魔術道具の理想と現実


火の棒およびはじめのことば


 そもそもいかなる分野にあっても理想的道具と現実的対処が存在するのでしょう。たとえば小生は最新最速のワークステーションと光ファイバー環境でネット活動やグラフィック製作を行いたい。しかし現実には鈍足PCとアナログ・ダイヤルアップでぐじゃぐじゃしているのですな。

 「お金かかるし」、「ま、これでもなんとか」と自分に言い聞かせ、しまいには恵まれない環境こそ天与の修行であると納得するわけで。

 この状況は元祖「黄金の夜明け」団にも共通するものだと思うのですよ。かれらが作製した魔術道具は、どうもどこかしら貧乏くさいというか、なにかしら妥協の産物の観がありますわ。

 このコーナーでは、かれらが用いた魔術道具を再検討し、理想的にはこうだったんじゃないかと思われるものをCGで表現してみようと思います。

 CGは小生がShadeとフォトショップ・エレメンツで作製するのであります。ここからしてもう「現実的対処」になっております。ほんとはMayaとかLightWaveとかをいじりたいのですけれど、「お金かかるし」、「ま、これでもなんとか」。そして機能限定版のアプリを使いこむことが「修行になる」と自分に言い聞かせるのであります。

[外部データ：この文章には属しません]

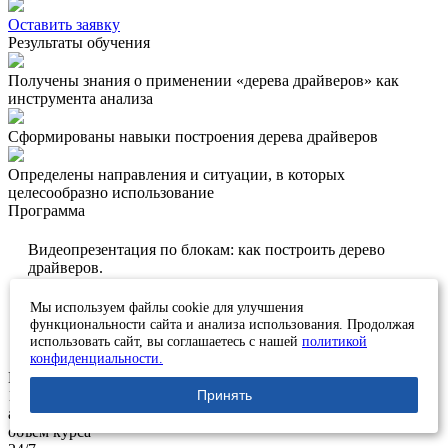
Оставить заявку
Результаты обучения
Получены знания о применении «дерева драйверов» как
инструмента анализа
Сформированы навыки построения дерева драйверов
Определены направления и ситуации, в которых
целесообразно использование
Программа
Видеопрезентация по блокам: как построить дерево
драйверов.
Дополнительные материалы: управленческая отчетность,
Мы используем файлы cookie для улучшения
дерево драйверов, практические задания, итоговая работа.
функциональности сайта и анализа использования. Продолжая
использовать сайт, вы соглашаетесь с нашей
политикой
конфиденциальности.
Преимущества
10
Принять
академических часов
объем курса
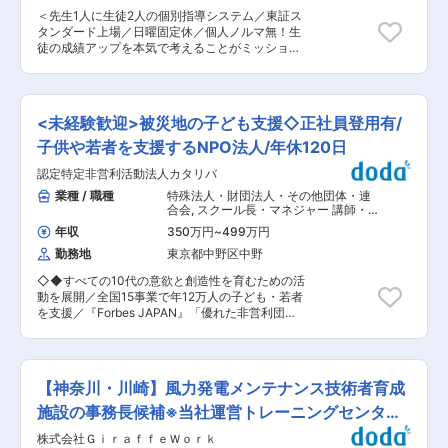
作成、資料作成、各種調整を行い、会議運営を担
活躍中です 現場での経験を積んだ後は、教科責任
＜先生1人に生徒2人の個別指導システム／東証ス
当します。 ◇大槌高校の生徒募集・学校広報 各
者や教室運営の中核メンバーとして活躍いただく
タンダード上場／日曜固定休／個人ノルマ無！生
種媒体（学校HP、公式note、町内広報誌）を通
道もあり、「本物の教える力」を軸にキャリア形
徒の成績アップを本気で考えることがミッショ
じた広報活動、近隣中学校での説明会や先生との
成が可能です。 ■カルチャー ・優しい人が多
ン】 まずは先生が生徒一人一人にに大きなご挨
関係構築、オープンスクールの開催、全国生徒募
く、協力して子どもを育てていくカルチャーが根
拶！「今日の学校はどうった？」等、先生と生徒
集に関連する行政・議会との折衝を担当します。
づいています。体育会系の厳しさよりも、プロと
が雑談をしながら机まで一緒に向かい、時間にな
◇受験のための個別支援 大槌高校では、複数の先
して丁寧に教える風土です ・勤務地は九州・沖縄
ったら授業が始まります！常に隣に先生がいるの
生で構成された伴走チームが生徒をサポートしま
<未経験歓迎>被災地の子ども支援◇正社員登用有/
エリアの各校舎。転居を伴う配属や今後のキャリ
で、わからないことがあればすぐ聞ける環境で
す。コーディネーターもその一員として、推薦入
アについては、面接時にしっかり相談できます。
す。先生と楽しく勉強し気が付けば1コマが終
子供や若者を支援するNPO法人/年休120日
試や総合型選抜（AO入試）を目指す生徒に対
変更の範囲：会社の定める業務
了。帰るときには生徒のほとんどが笑顔で「さよ
し、論文課題やプレゼン課題の対策を支援しま
認定特定非営利活動法人カタリバ
うなら！」と元気に言って帰っていく、そんな小
す。 ◇地域探究カリキュラムについて 大槌高校
中高生を対象とした個別指導塾「森塾」の教室長
業種 / 職種
特殊法人・財団法人・その他団体・連
では、地域探究カリキュラムとして「三陸みらい
候補として、生徒指導や講習案内、メンバーとの
合会
,
スクール長・マネジャー 講師・
探究」を設定しています。このプロジェクト型学
チームビルディングをお任せします。 ■業務概要
指導員・インストラクター
習（PBL）は、三陸地域の未来を担うリーダーを
年収
350万円
~
499万円
・アルバイト講師のマネジメント ・一人ひとりの
育てることを目標としています。週2時間、年間
勤務地
東京都中野区中野
生徒に応じた学習プランの作成 ・入塾説明会にお
35週の授業を通して、生徒たちは自分のテーマを
越しいただいた保護者様の対応 ・学習指導（自社
設定し、大槌町や三陸地域の多様な大人と対話し
◇◆すべての10代の意欲と創造性を育むための活
教材並びにマニュアルがあるため事前準備不要で
ながら課題を計画・実践します。 ※生徒たちのプ
動を展開／全国15事業で年12万人の子ども・若者
す！） ■働き方 22：30には完全退社していただ
ロジェクト一例 ・町内で廃棄されているピーマン
を支援／『Forbes JAPAN』「優れた非営利団体
きます※PC自動シャットダウン 競合他社とは違い
を活用したお菓子を試作し、地域の新たな特産品
30選」に選出・受賞歴多数◆◇ ■業務内容：
当社は1校舎に正社員が平均3名在籍しておりアル
としてカフェなどでの提供ができるよう取り組ん
「sonaeru」に所属し、災害時に真っ先に現地入
バイトメンバー(大学生)は約40人程度在籍してお
だ。 ・東日本大震災津波で亡くなった人々の要因
りして子ども支援を最前線でリードします。ま
りますので、急なお休みも取りやすい環境です。
分析や社会心理学理論を活用して、安渡地区の避
た、平時には他事業も兼務いただく想定です。 ＜
また完全週休2日制（シフト制、基本は日曜＋平
【神奈川・川崎】風力発電メンテナンス技術者育成
難訓練について提案した。 変更の範囲：会社の定
災害時の仕事内容＞ 大規模災害が発生した際に
日）で繁忙期に休日出勤が発生した際も振替休日
める業務
は、早期に支援を開始するためにまずは現地入り
施設の事務長候補※当社運営トレーニングセンター
を取得可能が可能です。 ※土曜日は授業ではなく
していただきます。下記の仕事内容はいずれも現
保護者面談やミーティングなどがメインです。 ■
就業
株式会社ＧｉｒａｆｆｅＷｏｒｋ
地にて行っていただく想定です。 ◎被災状況・支
魅力 社員の80％以上が未経験からスタートして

 「この棒の材質は、丸くて滑らかな空洞の棒でなければならない。棒のなかに磁気化した鋼鉄の棒を通し、両端から十六分の一インチほど突出させる。竹や籐などは天然の空洞を有しているから、これを素材とするのも便利である。竹を用いる場合、三節が均等になるようにする。木製の棒の場合、ろくろで三つの輪を削り出すが、竹の場合はこの配置になるようにする。
 棒の長さは最大でも18インチである。磁石は強いものでなければならない。棒の一端は円錐状にする。磁石の北極(羅針盤の針の北極を弾くほう)を棒のなにもない端に配置する。全体は炎の緋色に塗り、黄色の帯で三分割される。円錐部には赤地の上に三つの炎状のヨッドを明るい黄色で描く。
 柄の部分に、火の元素の神聖名と天使名を明るい緑色で描く。印形と達人のモットーも書き込むこと」
(『黄金の夜明け魔術全書』下巻53p)

 以上、元祖「黄金の夜明け団」にある火の棒作製の指示であります。この棒を本気で作るとなると、やはり旋盤ないしろくろを用いて円錐部からなにから完璧に削り出すのが一番なのです。しかしそこに鋼鉄の芯を通すとなると話がややこしくなる。一度棒を縦割りにして溝を彫り、鉄芯を埋めこんでから貼り合わせるという細工を推奨している文献もあります。

 いっそのことステンレス筒を主体として、棒全体を磁気化してもよいのでは。

 この棒は各種魔術道具のなかでも比較的「とほほ度」が低いといえましょう。